= PROBLEM DETAILS =
Lines with the string "Querkalender" are to be identified in the listing and copied.

= EXERCISE DATA =
━━━━━━━━━━━━━━━━
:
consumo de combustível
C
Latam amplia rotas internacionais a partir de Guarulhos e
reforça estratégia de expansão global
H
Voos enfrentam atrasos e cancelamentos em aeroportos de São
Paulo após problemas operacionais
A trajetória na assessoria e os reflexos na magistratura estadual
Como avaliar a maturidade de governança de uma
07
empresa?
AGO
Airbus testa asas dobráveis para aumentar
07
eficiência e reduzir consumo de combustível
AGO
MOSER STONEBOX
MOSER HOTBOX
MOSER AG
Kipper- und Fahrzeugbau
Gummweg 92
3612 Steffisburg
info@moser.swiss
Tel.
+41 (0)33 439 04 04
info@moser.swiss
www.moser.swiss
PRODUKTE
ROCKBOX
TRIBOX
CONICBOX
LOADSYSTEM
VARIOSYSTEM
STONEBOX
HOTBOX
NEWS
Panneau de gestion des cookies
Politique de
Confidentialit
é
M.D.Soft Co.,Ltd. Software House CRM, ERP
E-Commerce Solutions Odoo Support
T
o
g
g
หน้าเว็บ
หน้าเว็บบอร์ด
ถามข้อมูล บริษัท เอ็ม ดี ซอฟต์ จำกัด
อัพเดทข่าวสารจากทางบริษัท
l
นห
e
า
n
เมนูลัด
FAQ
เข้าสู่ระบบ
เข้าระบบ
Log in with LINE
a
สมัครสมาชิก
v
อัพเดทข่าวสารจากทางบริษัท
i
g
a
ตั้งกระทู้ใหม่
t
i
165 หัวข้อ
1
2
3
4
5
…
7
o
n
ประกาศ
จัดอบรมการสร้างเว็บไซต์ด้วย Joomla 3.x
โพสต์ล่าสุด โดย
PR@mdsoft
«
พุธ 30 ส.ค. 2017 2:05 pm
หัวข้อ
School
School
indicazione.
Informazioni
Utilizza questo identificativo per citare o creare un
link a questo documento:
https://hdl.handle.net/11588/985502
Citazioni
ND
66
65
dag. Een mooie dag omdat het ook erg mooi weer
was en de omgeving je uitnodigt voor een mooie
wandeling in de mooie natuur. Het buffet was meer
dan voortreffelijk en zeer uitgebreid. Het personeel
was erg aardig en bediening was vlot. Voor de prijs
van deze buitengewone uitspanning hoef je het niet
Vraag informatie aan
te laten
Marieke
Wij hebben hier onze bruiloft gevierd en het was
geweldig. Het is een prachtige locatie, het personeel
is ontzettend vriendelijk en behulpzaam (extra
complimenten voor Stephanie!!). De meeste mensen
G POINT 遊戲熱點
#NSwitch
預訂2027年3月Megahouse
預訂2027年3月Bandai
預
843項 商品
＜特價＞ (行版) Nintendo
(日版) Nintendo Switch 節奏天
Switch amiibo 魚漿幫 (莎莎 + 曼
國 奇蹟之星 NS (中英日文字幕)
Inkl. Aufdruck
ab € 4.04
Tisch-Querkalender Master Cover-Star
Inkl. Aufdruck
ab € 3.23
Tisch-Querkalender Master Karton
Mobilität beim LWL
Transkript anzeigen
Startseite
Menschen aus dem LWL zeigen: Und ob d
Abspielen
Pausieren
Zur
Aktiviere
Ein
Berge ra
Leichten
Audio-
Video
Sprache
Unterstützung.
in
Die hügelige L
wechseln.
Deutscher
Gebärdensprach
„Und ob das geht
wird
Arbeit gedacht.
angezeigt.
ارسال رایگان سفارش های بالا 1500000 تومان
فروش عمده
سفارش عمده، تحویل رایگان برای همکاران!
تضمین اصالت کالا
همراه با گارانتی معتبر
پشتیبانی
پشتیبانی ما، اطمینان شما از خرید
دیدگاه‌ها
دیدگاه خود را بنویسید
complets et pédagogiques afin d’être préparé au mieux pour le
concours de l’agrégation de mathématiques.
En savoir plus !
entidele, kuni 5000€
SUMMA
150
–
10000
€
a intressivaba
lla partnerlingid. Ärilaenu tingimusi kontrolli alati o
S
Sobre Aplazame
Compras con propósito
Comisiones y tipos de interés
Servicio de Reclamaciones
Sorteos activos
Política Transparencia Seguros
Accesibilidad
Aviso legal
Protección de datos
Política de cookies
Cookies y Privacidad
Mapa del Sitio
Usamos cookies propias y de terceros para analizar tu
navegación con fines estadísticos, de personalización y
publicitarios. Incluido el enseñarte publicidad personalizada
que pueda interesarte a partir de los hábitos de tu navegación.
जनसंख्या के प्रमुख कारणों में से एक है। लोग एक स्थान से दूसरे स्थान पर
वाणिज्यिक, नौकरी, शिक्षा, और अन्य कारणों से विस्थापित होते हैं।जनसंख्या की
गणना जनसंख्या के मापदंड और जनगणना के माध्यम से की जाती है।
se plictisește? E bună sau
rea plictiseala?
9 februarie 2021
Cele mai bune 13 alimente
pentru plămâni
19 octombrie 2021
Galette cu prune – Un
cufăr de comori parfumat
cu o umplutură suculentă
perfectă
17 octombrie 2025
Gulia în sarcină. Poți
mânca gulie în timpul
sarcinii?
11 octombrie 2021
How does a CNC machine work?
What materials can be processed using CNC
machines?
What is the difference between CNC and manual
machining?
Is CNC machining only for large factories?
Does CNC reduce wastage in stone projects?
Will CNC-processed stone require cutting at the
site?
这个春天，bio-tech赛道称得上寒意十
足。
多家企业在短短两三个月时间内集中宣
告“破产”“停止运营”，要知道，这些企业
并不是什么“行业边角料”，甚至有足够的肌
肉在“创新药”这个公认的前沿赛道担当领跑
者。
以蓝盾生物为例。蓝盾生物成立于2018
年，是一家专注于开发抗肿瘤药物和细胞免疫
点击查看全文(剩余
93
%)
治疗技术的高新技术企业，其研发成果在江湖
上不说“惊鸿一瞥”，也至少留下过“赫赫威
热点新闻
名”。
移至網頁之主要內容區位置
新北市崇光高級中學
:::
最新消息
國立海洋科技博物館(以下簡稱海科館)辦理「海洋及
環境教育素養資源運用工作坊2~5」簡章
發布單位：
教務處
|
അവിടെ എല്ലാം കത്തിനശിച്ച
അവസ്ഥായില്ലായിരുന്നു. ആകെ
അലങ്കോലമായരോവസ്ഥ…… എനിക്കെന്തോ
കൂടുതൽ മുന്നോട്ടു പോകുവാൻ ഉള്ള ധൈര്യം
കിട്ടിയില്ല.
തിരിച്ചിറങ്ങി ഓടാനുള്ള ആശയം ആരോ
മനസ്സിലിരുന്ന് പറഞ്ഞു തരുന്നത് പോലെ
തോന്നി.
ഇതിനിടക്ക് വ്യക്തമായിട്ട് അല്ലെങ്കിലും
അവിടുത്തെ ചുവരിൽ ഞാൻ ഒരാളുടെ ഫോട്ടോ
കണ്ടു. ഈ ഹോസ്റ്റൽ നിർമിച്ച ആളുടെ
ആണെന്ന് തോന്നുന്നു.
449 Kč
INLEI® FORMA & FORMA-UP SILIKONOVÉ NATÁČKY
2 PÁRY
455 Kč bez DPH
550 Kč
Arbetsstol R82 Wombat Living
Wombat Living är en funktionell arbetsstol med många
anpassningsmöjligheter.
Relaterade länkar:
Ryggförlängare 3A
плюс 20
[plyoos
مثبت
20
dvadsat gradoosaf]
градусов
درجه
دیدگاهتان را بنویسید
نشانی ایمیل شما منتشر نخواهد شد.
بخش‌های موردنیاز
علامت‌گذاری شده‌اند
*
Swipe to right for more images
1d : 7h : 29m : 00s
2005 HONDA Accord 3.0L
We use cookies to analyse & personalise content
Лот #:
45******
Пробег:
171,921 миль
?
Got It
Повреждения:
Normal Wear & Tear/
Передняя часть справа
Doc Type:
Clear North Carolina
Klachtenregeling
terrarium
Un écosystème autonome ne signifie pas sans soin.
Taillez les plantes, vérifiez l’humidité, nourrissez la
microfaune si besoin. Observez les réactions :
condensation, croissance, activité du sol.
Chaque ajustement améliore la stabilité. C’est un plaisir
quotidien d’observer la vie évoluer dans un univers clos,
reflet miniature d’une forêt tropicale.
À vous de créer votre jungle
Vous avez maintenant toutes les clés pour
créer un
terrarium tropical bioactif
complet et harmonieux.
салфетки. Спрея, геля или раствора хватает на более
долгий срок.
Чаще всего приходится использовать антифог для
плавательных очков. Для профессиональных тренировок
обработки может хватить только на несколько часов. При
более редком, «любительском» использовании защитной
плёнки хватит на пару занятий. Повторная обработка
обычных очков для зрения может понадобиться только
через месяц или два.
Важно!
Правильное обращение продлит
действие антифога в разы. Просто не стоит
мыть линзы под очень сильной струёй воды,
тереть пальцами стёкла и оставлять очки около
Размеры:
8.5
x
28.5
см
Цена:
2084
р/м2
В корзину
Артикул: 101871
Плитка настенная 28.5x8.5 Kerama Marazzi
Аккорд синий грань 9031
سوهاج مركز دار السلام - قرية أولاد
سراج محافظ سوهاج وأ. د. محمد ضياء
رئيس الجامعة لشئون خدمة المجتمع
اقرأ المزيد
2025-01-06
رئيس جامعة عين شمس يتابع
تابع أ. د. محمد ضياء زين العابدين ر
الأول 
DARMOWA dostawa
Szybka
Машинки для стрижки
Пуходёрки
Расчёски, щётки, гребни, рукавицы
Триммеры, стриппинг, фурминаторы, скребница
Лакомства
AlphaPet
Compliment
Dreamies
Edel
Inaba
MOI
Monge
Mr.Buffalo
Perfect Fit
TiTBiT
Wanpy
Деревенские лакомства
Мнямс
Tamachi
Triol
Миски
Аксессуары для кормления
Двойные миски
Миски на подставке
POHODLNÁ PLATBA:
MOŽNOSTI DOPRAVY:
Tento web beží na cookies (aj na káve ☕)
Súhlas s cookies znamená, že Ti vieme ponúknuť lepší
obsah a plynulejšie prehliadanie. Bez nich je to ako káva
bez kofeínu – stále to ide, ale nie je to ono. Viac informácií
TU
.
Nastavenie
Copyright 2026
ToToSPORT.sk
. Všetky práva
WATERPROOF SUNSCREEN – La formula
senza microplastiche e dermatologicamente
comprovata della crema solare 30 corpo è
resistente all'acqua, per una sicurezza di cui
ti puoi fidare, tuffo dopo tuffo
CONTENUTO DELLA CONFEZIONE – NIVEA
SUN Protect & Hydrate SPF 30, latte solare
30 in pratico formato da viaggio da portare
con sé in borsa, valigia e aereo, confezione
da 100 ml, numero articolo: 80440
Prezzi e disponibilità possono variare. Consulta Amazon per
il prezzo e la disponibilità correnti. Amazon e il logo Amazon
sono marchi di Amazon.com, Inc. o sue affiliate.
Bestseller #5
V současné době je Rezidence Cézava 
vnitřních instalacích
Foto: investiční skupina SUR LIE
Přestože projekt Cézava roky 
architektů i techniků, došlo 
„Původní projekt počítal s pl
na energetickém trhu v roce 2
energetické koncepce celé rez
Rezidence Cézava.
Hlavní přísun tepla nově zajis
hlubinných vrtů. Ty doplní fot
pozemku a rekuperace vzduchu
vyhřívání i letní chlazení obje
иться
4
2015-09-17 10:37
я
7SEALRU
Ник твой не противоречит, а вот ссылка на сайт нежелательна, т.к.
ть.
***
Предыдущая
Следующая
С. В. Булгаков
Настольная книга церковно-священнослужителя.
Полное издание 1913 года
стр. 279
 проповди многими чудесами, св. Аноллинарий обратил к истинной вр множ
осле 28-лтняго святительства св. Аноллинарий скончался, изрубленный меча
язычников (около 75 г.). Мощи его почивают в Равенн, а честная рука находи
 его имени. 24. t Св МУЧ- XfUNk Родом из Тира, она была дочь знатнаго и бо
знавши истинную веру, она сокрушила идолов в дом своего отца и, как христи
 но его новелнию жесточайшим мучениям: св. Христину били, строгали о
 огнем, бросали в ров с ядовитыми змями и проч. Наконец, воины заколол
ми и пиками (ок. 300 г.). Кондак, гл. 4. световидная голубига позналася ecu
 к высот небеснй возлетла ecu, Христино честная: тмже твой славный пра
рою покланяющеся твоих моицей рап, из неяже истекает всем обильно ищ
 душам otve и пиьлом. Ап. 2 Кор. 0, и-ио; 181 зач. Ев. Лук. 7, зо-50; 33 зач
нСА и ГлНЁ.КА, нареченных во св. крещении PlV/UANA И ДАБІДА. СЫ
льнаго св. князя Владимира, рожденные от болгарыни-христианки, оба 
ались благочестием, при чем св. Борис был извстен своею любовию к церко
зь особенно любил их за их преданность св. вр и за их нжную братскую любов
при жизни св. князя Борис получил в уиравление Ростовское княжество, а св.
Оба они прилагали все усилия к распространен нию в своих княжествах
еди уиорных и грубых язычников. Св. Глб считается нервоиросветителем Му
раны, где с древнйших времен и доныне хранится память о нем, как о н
━━━━━━━━━━━━━━━━
= EXERCISE RESPONSE =
Tisch-Querkalender Master Cover-Star
Tisch-Querkalender Master Karton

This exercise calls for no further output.